> **Task brief**: Restate word for word the lines below from the one that has "eficienta a tantarilor." through the one that has "ハンズオンマーケティング", keeping both and dropping all pictures.

(Collected data)
>>>>

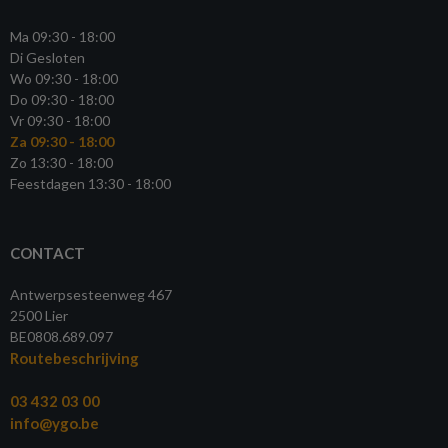
Ma 09:30 - 18:00
Di Gesloten
Wo 09:30 - 18:00
Do 09:30 - 18:00
Vr 09:30 - 18:00
Za 09:30 - 18:00
Zo 13:30 - 18:00
Feestdagen 13:30 - 18:00
CONTACT
Antwerpsesteenweg 467
2500 Lier
BE0808.689.097
Routebeschrijving
03 432 03 00
info@ygo.be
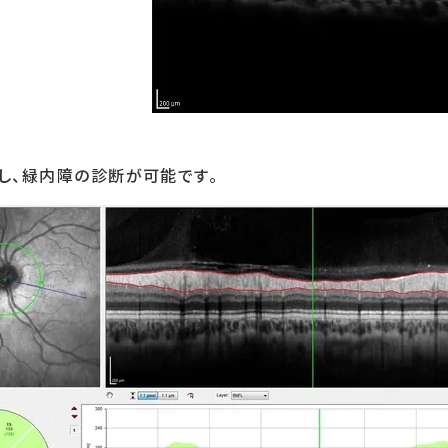
し、緑内障の診断が可能です。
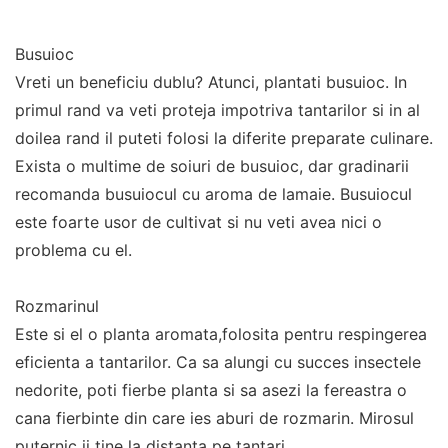
Busuioc
Vreti un beneficiu dublu? Atunci, plantati busuioc. In
primul rand va veti proteja impotriva tantarilor si in al
doilea rand il puteti folosi la diferite preparate culinare.
Exista o multime de soiuri de busuioc, dar gradinarii
recomanda busuiocul cu aroma de lamaie. Busuiocul
este foarte usor de cultivat si nu veti avea nici o
problema cu el.
Rozmarinul
Este si el o planta aromata,folosita pentru respingerea
eficienta a tantarilor. Ca sa alungi cu succes insectele
nedorite, poti fierbe planta si sa asezi la fereastra o
cana fierbinte din care ies aburi de rozmarin. Mirosul
puternic ii tine la distanta pe tantari.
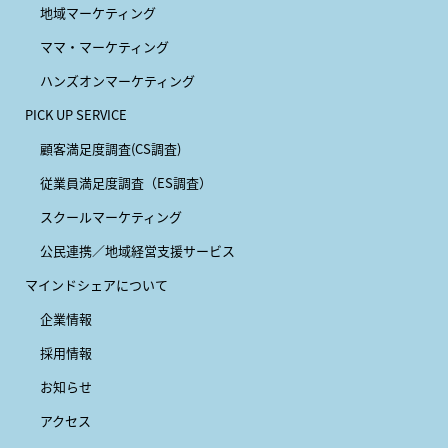
地域マーケティング
ママ・マーケティング
ハンズオンマーケティング
PICK UP SERVICE
顧客満足度調査(CS調査)
従業員満足度調査（ES調査）
スクールマーケティング
公民連携／地域経営支援サービス
マインドシェアについて
企業情報
採用情報
お知らせ
アクセス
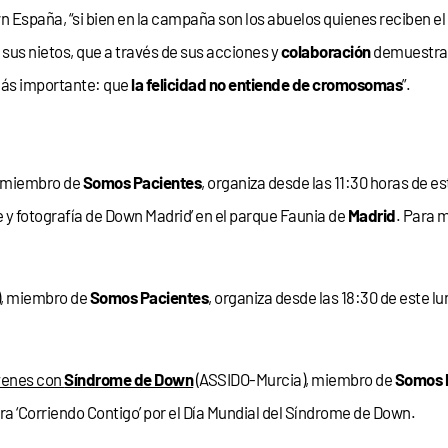
n España, “si bien en la campaña son los abuelos quienes reciben el
sus nietos, que a través de sus acciones y
colaboración
demuestran
más importante: que
la felicidad no entiende de cromosomas
”.
, miembro de
Somos Pacientes
, organiza desde las 11:30 horas de es
e y fotografía de Down Madrid’ en el parque Faunia de
Madrid
. Para 
, miembro de
Somos Pacientes
, organiza desde las 18:30 de este lu
óvenes con
Síndrome de Down
(ASSIDO-Murcia), miembro de
Somos 
era ‘Corriendo Contigo’ por el Día Mundial del Síndrome de Down.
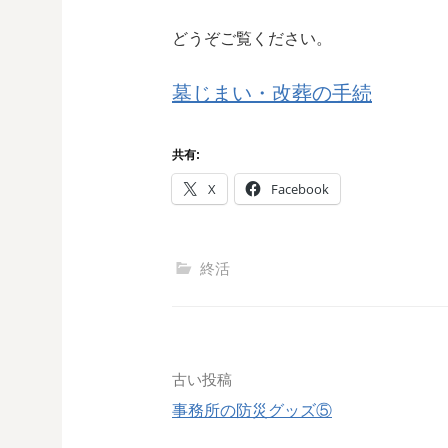
どうぞご覧ください。
墓じまい・改葬の手続
共有:
X
Facebook
終活
投
古い投稿
事務所の防災グッズ⑤
稿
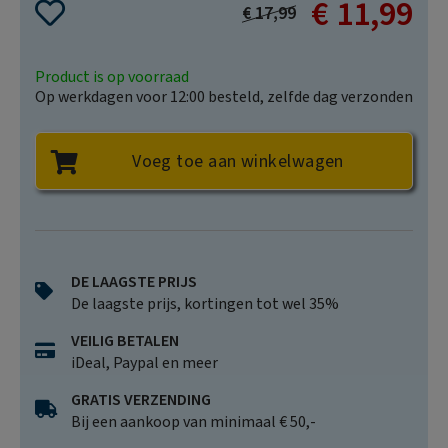
€ 11,99
Special
€ 17,99
Price
Product is op voorraad
Op werkdagen voor 12:00 besteld, zelfde dag verzonden
Voeg toe aan winkelwagen
DE LAAGSTE PRIJS
De laagste prijs, kortingen tot wel 35%
VEILIG BETALEN
iDeal, Paypal en meer
GRATIS VERZENDING
Bij een aankoop van minimaal € 50,-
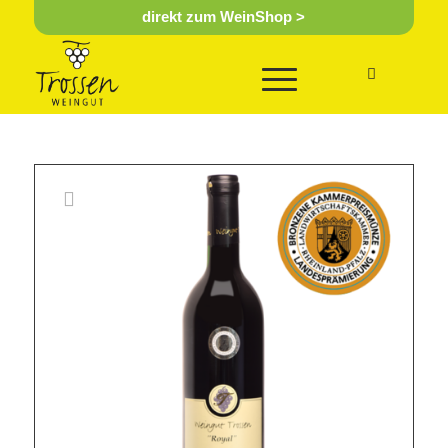
direkt zum WeinShop >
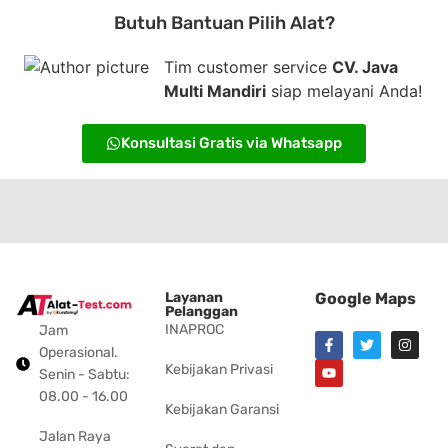
Butuh Bantuan Pilih Alat?
Tim customer service
CV. Java
Multi Mandiri
siap melayani Anda!
Konsultasi Gratis via Whatsapp
Layanan
Google Maps
Pelanggan
INAPROC
Jam
Operasional.
Kebijakan Privasi
Senin - Sabtu:
08.00 - 16.00
Kebijakan Garansi
Jalan Raya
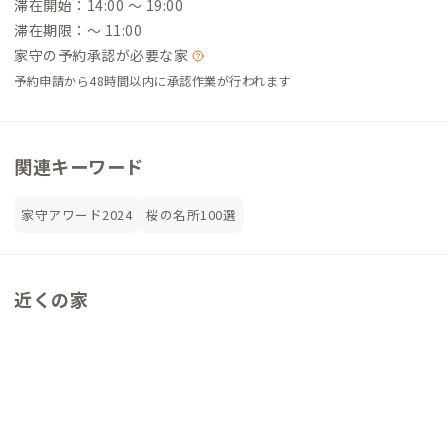
滞在開始：14:00 〜 19:00
滞在期限：〜 11:00
家守の予約承認が必要な家
予約申請から48時間以内に承認作業が行われます
関連キーワード
家守アワード2024
桜の名所100選
近くの家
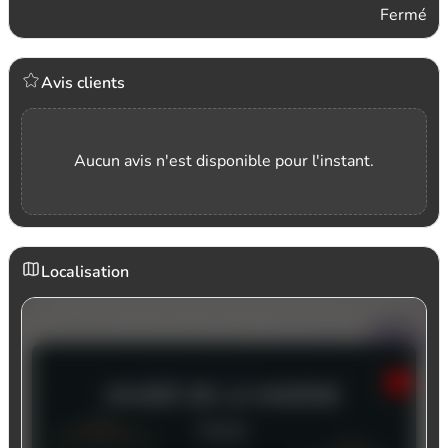
Fermé
Avis clients
Aucun avis n'est disponible pour l'instant.
Localisation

<<<<

> **Final answer**:
eficienta a tantarilor. Ca sa alungi cu succes insectele
nedorite, poti fierbe planta si sa asezi la fereastra o
cana fierbinte din care ies aburi de rozmarin. Mirosul
puternic ii tine la distanta pe tantari.
地域マーケティング
ママ・マーケティング
ハンズオンマーケティング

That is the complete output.